Coffe Latte | 6

263 34 2
                                    

Dhifa menjatuhkan tubuhnya di kasur king size miliknya, memandangi langit-langit kamar dengan tatapan kosong. Jarum jam mulai mengarah ke angka delapan. Tapi David, papanya belum juga pulang dari kantor. Sudah bisa ditebak, kalau papanya pasti akan pulang larut malam seperti biasanya.

Tanpa sadar keheningan mulai menyelimuti dirinya malam ini, membuat ia mengingat kembali kenangan-kenangan yang tidak akan pernah ia lupakan sampai kapanpun.

Seorang gadis kecil tampak tertawa bahagia ketika merasakan tubuhnya basah karena derasnya air hujan. Dia nampak berlari kecil sambil sesekali menadahkan tangan kecilnya untuk menampung air hujan yang semakin lama semakin deras. Tidak peduli sudah berapa kali teriakan mamanya menyuruh dirinya untuk segera masuk ke dalam rumah. Dia tetap berdiri di taman samping kanan rumahnya sambil menikmati dinginnya air hujan yang masuk ke pori-porinya. 

Baru saja ingin berlari saat matanya tidak sengaja melihat mamanya yang berjalan membawa payung ke arahnya, tapi tangannya sudah lebih dulu tergapai dan langsung membawa gadis kecil itu masuk ke dalam rumah lewat pintu samping yang berada di samping taman. 

“Mama, hujannya, kan belum belenti, ko aku udah ditalik aja sih,” protes gadis kecil berusia sekitar empat tahun. 

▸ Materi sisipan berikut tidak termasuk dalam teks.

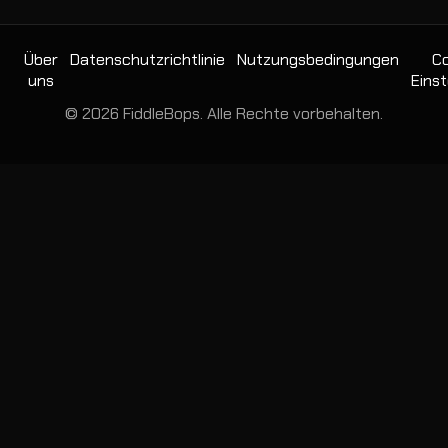
Über
Datenschutzrichtlinie
Nutzungsbedingungen
Co
uns
Einst
© 2026 FiddleBops. Alle Rechte vorbehalten.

“Kamu gak boleh lama-lama main hujan-hujanannya sayang. Nanti kalo sakit gimana?” tanya wanita cantik yang mungkin berusia 28 tahun.

“Aku, kan kuat. Gak sakit kalo main hujan-hujan.”

“Pokoknya gak boleh. Sekarang ayo ganti baju, abis itu kita makan. Mama udah bikin sup kesukaan kamu lho,” nyatanya bujukan itu tidak membuat gadis kecil itu luluh. Dia malah memasang muka masamnya sambil memanyunkan bibirnya.

“Kalo ada Papa pasti boleh. Papa kan selalu nulutin kemauan aku.”

“Untuk kali ini gak boleh. Bener kata Mama, kalo kamu kelamaan main hujan-hujanan nanti bisa sakit,” ujar pria paruh baya yang baru datang dari arah mushola yang berada di lantai satu.

“Pelit,” ucapnya seraya membalikkan badannya yang malah membuat David dan Nadin saling pandang lalu tertawa. 

David berjongkok di depan putrinya untuk menyesuaikan tingginya. “Bukannya pelit sayang, tapi Papa gak mau kalo putri kecil Papa ini sakit.”

“Sekarang ganti baju, Yuk. Nanti malam Mama buatin pudding coklat khusus buat kamu.” rupanya bujukan kali ini berhasil, membuat gadis kecil itu tersenyum. “Tapi Mama janji dulu, Papa gak boleh bagi, kan khusus buat aku.”

“Iya janji. Papa gak Mama buatin. Tapi sekarang kita ganti baju dulu, ya” Bujukan kedua itu berhasil meluluhkan hati sang Anak, terbukti saat gadis kecil itu menganggukkan kepala pertanda setuju.

“Kalo gak dibagi, nanti Papa buat sendiri aja puddingnya,” ucap David sambil bangkit dari jongkoknya. 

“Emang Papa bisa?”

“Bisa dong. Papa, kan jago.”

“Papa culang, iiiiih” protes gadis kecil itu yang dibalas tawa oleh David.

Sepotong kenangan masa lalu kembali teringat oleh Dhifa. Membuat Dhifa tanpa sadar sudah meneteskan air mata, walau umurnya saat itu masih sangat kecil, tapi dia ingat betul kenangan bersama mama dan papanya.

Dhifa rindu mamanya, rindu dibacakan dongeng sebelum tidur, rindu dibuatkan puding coklat kesukaannya, rindu semua masakan mamanya, dan rindu kebersamaan mereka.